What is required:
Images are to be excluded, and the rest of the data repeated exactly.

____

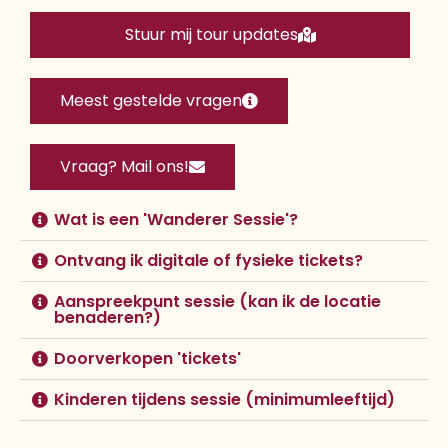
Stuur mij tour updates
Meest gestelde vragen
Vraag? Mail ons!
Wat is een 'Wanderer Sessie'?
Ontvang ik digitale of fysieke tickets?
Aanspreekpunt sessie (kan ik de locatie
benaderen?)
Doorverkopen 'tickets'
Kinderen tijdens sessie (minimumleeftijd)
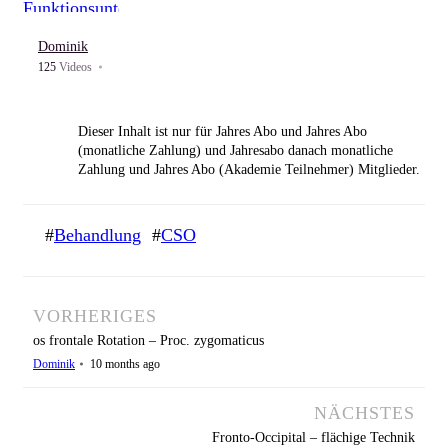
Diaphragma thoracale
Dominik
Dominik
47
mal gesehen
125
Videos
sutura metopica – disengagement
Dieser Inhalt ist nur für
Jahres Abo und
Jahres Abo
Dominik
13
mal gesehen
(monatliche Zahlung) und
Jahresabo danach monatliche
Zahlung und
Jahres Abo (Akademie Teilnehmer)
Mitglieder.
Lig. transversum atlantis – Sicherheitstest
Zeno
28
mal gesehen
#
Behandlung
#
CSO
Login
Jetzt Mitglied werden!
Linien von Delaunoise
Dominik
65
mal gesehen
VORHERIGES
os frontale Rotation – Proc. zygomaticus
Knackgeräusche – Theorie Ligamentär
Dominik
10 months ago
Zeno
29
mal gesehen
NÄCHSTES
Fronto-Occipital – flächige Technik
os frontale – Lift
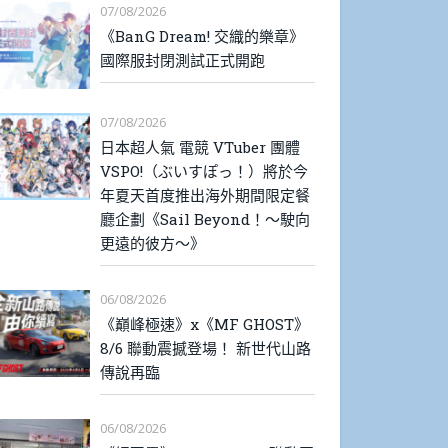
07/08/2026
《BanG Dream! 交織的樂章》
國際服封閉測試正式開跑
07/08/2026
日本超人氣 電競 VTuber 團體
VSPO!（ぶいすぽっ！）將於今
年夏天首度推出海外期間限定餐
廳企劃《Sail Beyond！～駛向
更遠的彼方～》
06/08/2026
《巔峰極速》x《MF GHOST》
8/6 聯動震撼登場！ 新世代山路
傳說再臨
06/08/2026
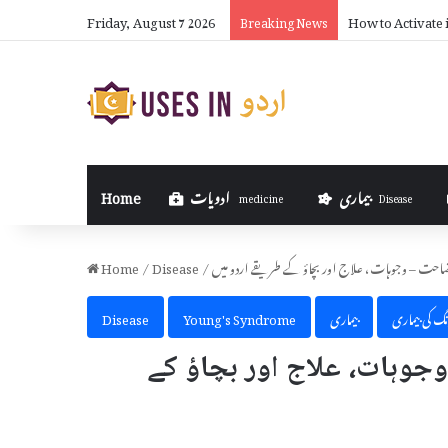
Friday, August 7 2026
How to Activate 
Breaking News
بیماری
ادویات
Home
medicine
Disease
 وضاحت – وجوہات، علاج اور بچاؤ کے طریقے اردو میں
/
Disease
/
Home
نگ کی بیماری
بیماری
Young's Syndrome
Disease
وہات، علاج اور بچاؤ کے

____

Answer space:
Stuur mij tour updates
Meest gestelde vragen
Vraag? Mail ons!
Wat is een 'Wanderer Sessie'?
Ontvang ik digitale of fysieke tickets?
Aanspreekpunt sessie (kan ik de locatie
benaderen?)
Doorverkopen 'tickets'
Kinderen tijdens sessie (minimumleeftijd)
Diaphragma thoracale
Dominik
Dominik
47
mal gesehen
125
Videos
sutura metopica – disengagement
Dieser Inhalt ist nur für
Jahres Abo und
Jahres Abo
Dominik
13
mal gesehen
(monatliche Zahlung) und
Jahresabo danach monatliche
Zahlung und
Jahres Abo (Akademie Teilnehmer)
Mitglieder.
Lig. transversum atlantis – Sicherheitstest
Zeno
28
mal gesehen
#
Behandlung
#
CSO
Login
Jetzt Mitglied werden!
Linien von Delaunoise
Dominik
65
mal gesehen
VORHERIGES
os frontale Rotation – Proc. zygomaticus
Knackgeräusche – Theorie Ligamentär
Dominik
10 months ago
Zeno
29
mal gesehen
NÄCHSTES
Fronto-Occipital – flächige Technik
os frontale – Lift
07/08/2026
《BanG Dream! 交織的樂章》
國際服封閉測試正式開跑
07/08/2026
日本超人氣 電競 VTuber 團體
VSPO!（ぶいすぽっ！）將於今
年夏天首度推出海外期間限定餐
廳企劃《Sail Beyond！～駛向
更遠的彼方～》
06/08/2026
《巔峰極速》x《MF GHOST》
8/6 聯動震撼登場！ 新世代山路
傳說再臨
06/08/2026
Friday, August 7 2026
How to Activate 
Breaking News
بیماری
ادویات
Home
medicine
Disease
 وضاحت – وجوہات، علاج اور بچاؤ کے طریقے اردو میں
/
Disease
/
Home
نگ کی بیماری
بیماری
Young's Syndrome
Disease
وہات، علاج اور بچاؤ کے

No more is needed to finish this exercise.